Malgré la conjoncture économique en ce début d’année 2023, empreinte de récession. Le ciel est bleu pour les transporteurs des oignons. «Depuis la nouvelle année, le secteur d’activité est stable. Aucune hausse n’est en vue, nous nous déplaçons paisiblement dans la sous-région, pas de tracasseries routières.
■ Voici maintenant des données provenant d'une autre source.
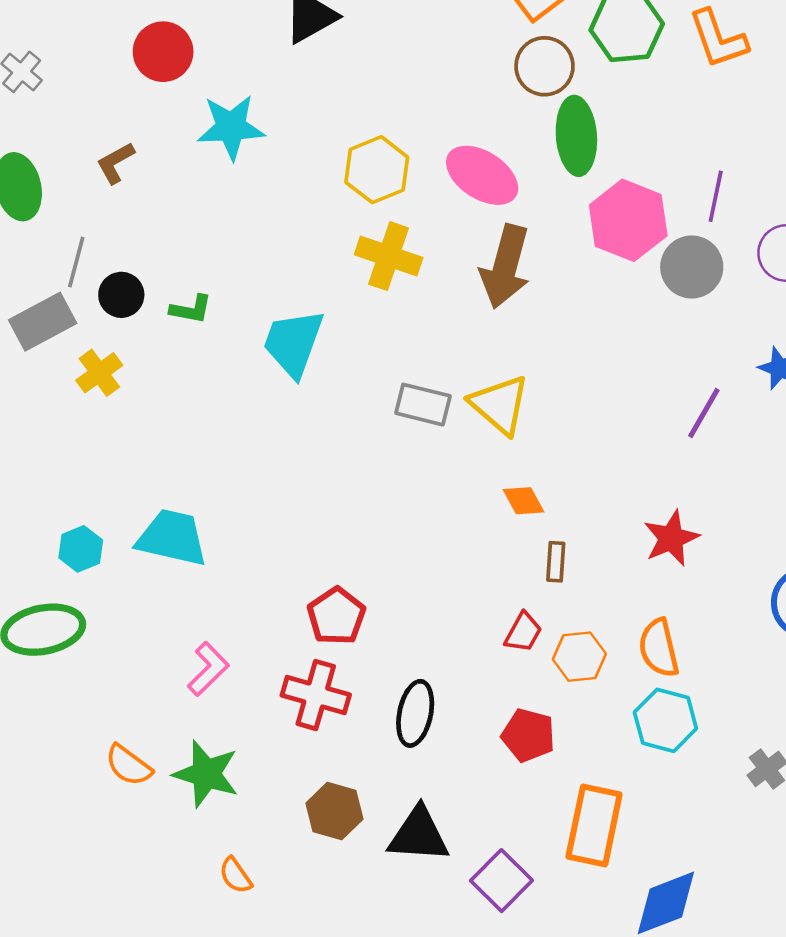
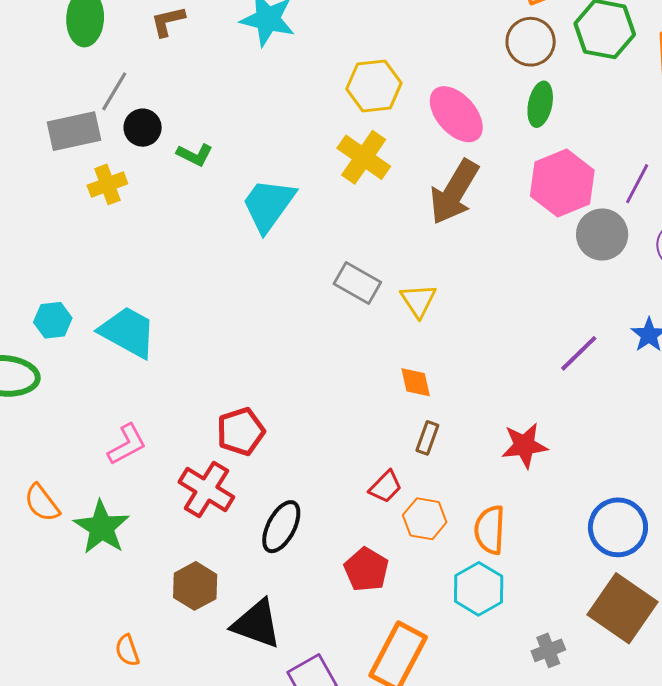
green ellipse: (576, 136) -> (540, 104), size x0.7
yellow triangle: (500, 405) -> (418, 300), size x0.7
orange semicircle: (235, 875) -> (127, 650), moved

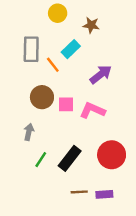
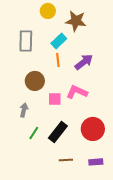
brown star: (91, 25) -> (76, 21), size x1.5
orange line: (53, 65) -> (58, 60), moved, turned 32
pink square: (66, 104) -> (55, 99), moved
purple rectangle: (104, 194) -> (96, 162), moved

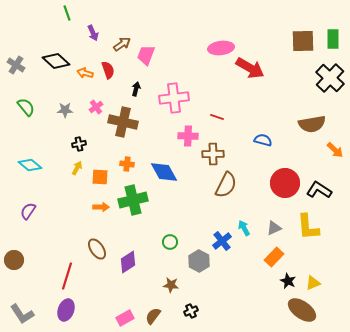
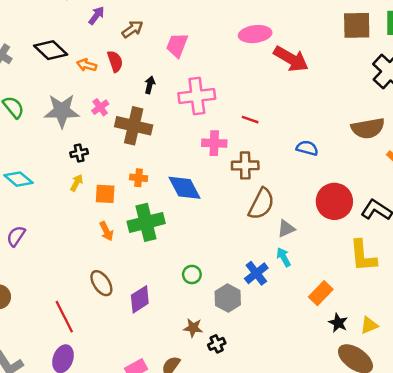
purple arrow: (93, 33) -> (96, 15), turned -119
pink trapezoid: (146, 55) -> (177, 45), moved
gray star: (65, 110) -> (62, 111), size x1.8
orange arrow: (101, 207) -> (106, 231), turned 63
gray triangle: (274, 228) -> (286, 229), moved
red line: (67, 276) -> (64, 317), turned -44
black cross: (191, 311) -> (217, 344), moved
Il suffit juste d’avoir tous ses papiers au niveau des contrôles», explique Mohamed, commerçant au marché Mbankolo (Yaoundé 2). Et de poursuivre: «c’est lorsque je vais au Gabon, en Guinée Équatoriale et en République Centrafricaine que nous payons les frais de douane. Pour le moment, le marché se porte bien et les prix sont abordables. Le sac d’oignons varie selon les saisons. Il coûte entre 10.000 FCFA, 20.000 FCFA et 30.000 FCFA». C’est la période des récoltes, marquée par l’abondance à l’Extrême-Nord (Maroua) et au Nord à Garoua. Les commerçants d’oignons s’y approvisionnent pour ravitailler la ville de Yaoundé et d’autres localités.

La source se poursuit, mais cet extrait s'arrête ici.